Novice for one week: Novice hood initiation in Bagan, Myanmar

For a boy in Myanmar it is customary to enter a monastery between the age 10 and 20 as a Buddhist novice for at least one week. Sometimes the boys are even younger, and in rare cases they are only 5 or 6 years old. For Burmese people, the novice hood initiation is a very important ceremony and a big event as a family. The novitiation ceremony is called "Shinbyu" in Burmese language. Shinbyu ceremonies are held throughout the whole country, in villages as well as in big cities. Often families send their sons at the same time to the monastery and celebrate the Shinbyu ceremony together. Celebrating together saves costs, because the event with music and traditional dresses is expensive. But it is also a wonderful opportunity for the families to organize a procession through the village as a kind of village festival.

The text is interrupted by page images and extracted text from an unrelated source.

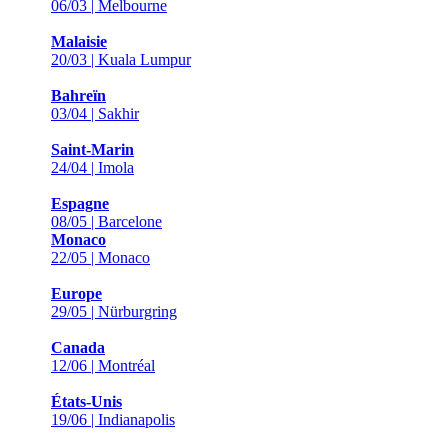
06/03 | Melbourne
Malaisie
20/03 | Kuala Lumpur
Bahreïn
03/04 | Sakhir
Saint-Marin
24/04 | Imola
Espagne
08/05 | Barcelone
Monaco
22/05 | Monaco
Europe
29/05 | Nürburgring
Canada
12/06 | Montréal
États-Unis
19/06 | Indianapolis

Money doesn't matter for a Buddhist monastery, so they take every boy, regardless of the wealth of the parents. Poor boys or orphans are also welcome to join the monastery for one week. But there is a difference. Although the Shinbyu is without doubt a religious Buddhist ceremony, it is not organized from the monasteries. Of course the monks support the Shinbyu, and they open the monasteries for the families to come and pray. But the ceremony itself is more a secular event, with loud music, a procession on horses through the village, a lot of food, many flowers, wonderful clothes and a big colorful ceremony tent, where the celebration, the dinner and many speeches take place. Sometimes rich families or families who are not blessed with a male child support poor families who cannot afford the ceremony. The boys of the supported families and also orphans are invited to join the ceremony as well.

Usually the Shinbyu ceremony lasts two days. In big cities the horses are often switched to pickup trucks with wooden armchairs on the loading area, and the procession looks more like a big car convoy. But village or big city, the main actors are always undeniably the novice aspirants, who are dressed and made-up to be a prince for one day. The boys are shielded from the sun by colorful umbrellas and led on horsebacks through the village. Behind the horses follow the families, the proud parents in their best silks carrying the monastic robes for the novices, and finally the sisters or young village maidens carrying lotus blossoms and ceremonial boxes. Sometimes also young girls are allowed to join the novice hood initiation to be a nun for a week, but only if a nunnery is nearby.

This ritual of the Shinbyu ceremony reminds of the life of Prince Siddhartha Gautama in the royal palace. According to the Buddhist scripts Siddhartha left the royal palace at the age of twenty nine, leaving his wife and newborn son in search of an ascetic life. On his long journey Gautama discovered the "Middle Way", a path of moderation between sensual indulgence and the severe asceticism. The Buddhist texts describe the Enlightenment of Gautama when he was 35 years old. The name "Buddha" means "the enlightened one", and with the Enlightenment the former Prince Siddhartha Gautama became "Gautama Buddha" and therefore the primary figure in Buddhism.

The second day of Shinbyu is more related to the monastery where the boys will stay after the ceremony for at least seven days. The families support the monastery by offering alms, food and money. Sometimes the procession ends in the monastery, sometimes the families simply change the location from their own colorful tent to the monastery. Every Shinbyu is a little bit different, it depends how many boys or girls will go to the monastery, if it takes place in a small village or big city, and where the ceremony tent is located. But in any case the monks are waiting for the families who still are dressed in their colorful clothes, to pray with them, but also to receive the donations and alms.

And finally, after long hours of speeches, processions and praying, the event for the boys of joining the monastery comes closer. The monks shave the boys' heads and the hair is caught in a cloth. The boys pray and ask the head monk in Pali for permission to be novitiated. After the praying the boys get their robes. The fresh novices stay in the monastery for a retreat under the care of the monks for at least one week. For the boys it is the only way to learn about Buddhism and they try to make the most of their stay in the monastery. They have to follow the strict rules of the monastery; they get up with all other novices at 5:00 in the morning to recite Pali scripts. They collect food in the morning, they learn how to meditate, and there are only two meals per day, the breakfast and the lunch at 11:30.

It is not uncommon, that a boy will go a second or third time as a novice to the monastery when they grow older. Some of them also stay longer in a monastery, maybe two or three months, and in some cases they stay in the monastery their whole life. Especially for devout people the Shinbyu ceremony is an imprinting and touching event. At the age over 20 the young men receive another opportunity to experience the Buddhist life in a monastery for a week, but this time as a fully ordained monk.